# ABOUT THIS TASK
Repeat nothing but the lines below running from the one containing "5. Toro S. Motricidad, en-acci" to the one containing "psychology. Massachusetts: M". Keep both end lines.

*** DATA TO EXAMINE Section Begins ***

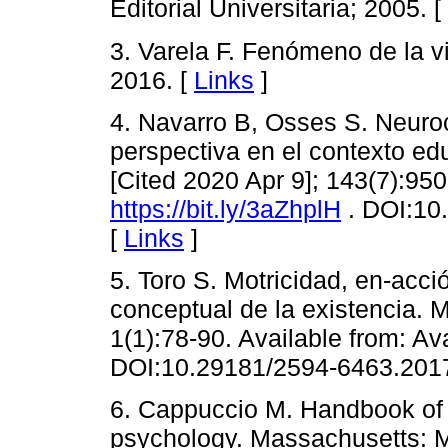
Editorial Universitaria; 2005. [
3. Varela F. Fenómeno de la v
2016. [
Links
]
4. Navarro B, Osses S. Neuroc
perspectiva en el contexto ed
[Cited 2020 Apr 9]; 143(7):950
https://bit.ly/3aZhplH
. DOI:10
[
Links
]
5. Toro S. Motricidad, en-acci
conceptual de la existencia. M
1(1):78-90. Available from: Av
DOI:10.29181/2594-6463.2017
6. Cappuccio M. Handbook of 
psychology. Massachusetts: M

*** DATA TO EXAMINE Section Ends ***
*** DATA TO EXAMINE Section Begins ***

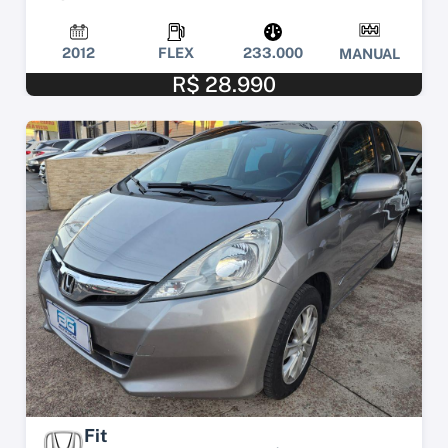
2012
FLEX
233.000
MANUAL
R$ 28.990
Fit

*** DATA TO EXAMINE Section Ends ***

# RESULT OF THIS TASK
5. Toro S. Motricidad, en-acci
conceptual de la existencia. M
1(1):78-90. Available from: Av
DOI:10.29181/2594-6463.2017
6. Cappuccio M. Handbook of 
psychology. Massachusetts: M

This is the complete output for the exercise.